Vinha em um ritmo forte de trabalho, de pensamentos e - sobretudo - de preocupações. Preocupações sobre dinheiro, mestrado, tempo, relacionamento e por aí vai. Nenhuma preocupação fora do padrão para um jovem adulto de 24 anos dos dia de hoje.
Mas tomei a decisão de viajar um pouco antes das férias começarem...
Não tinha certeza se valia a pena viajar: as passagens estão caras e eu tinha "grandes planos" para o tempo livre que iria passar: realizar leituras atrasadas, organizar algumas obras que preciso fazer em casa e tentar economizar alguma grana ficando em casa e vendo séries atrasadas (aliás, estou no aguardo ansiosamente da estreia da segunda temporada de Narcos!). Mas tinha tempo que não viajava: quase um ano direto de Rio de Janeiro!
E assim, me aventurei pelo interior de Minas. (...)
Entre pães de queijos, linguiças especiais, feijão vermelho e muito carinho diretamente das terras mineiras, voltei extremamente feliz e realizado. Continuo com muita coisa pra fazer, como é típico da minha pessoa. Mas me lembrar que o mundo é muito mais que as minhas demandas e meu umbigo me fez diminuir a minha ansiedade.

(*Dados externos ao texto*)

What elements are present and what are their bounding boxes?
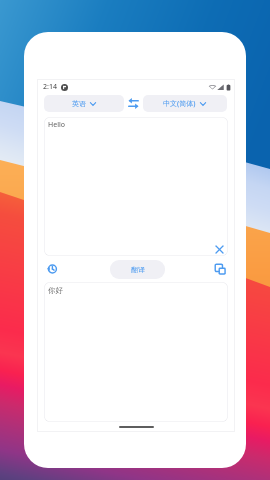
staticText: Hello (48, 120, 65, 130)
staticText: 你好 (48, 286, 63, 295)
button[interactable]: Swap languages (124, 95, 143, 112)
button[interactable]: Clear (211, 241, 227, 256)
staticText: 英语 (72, 99, 86, 108)
button[interactable]: 翻译 (110, 260, 165, 279)
button[interactable]: History (44, 261, 60, 277)
button[interactable]: Copy (212, 261, 228, 277)
button[interactable]: 英语 (44, 95, 124, 112)
staticText: 中文(简体) (163, 99, 196, 109)
button[interactable]: 中文(简体) (143, 95, 227, 112)
staticText: 2:14 (43, 82, 57, 92)
staticText: 翻译 (131, 265, 145, 274)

Na verdade, acho que é essa a grande magia das viagens: nos tirar do nosso cotidiano, dos nossos pensamentos e desejos comuns para lembrar-nos da grandeza do mundo. De como há brilho em outras culturas. De lembrar como somos pequenos nesse mundão e que a vida não precisa ser difícil. Que há beleza em diferentes formas de ver o mundo.
E o interior de Minas tem um quê de especial: aquele jeitinho tranquilo do mineiro de ser, que come quieto, que passa mais tempo na cozinha do que na sala, que valoriza o lanche do café com leite e termina boa parte das histórias com "trem" e "uai".
E recomeço o ano agora: depois dessas férias e olimpíadas, bateria recarregada de subjetividades, carinho familiar e energia para o restante do ano.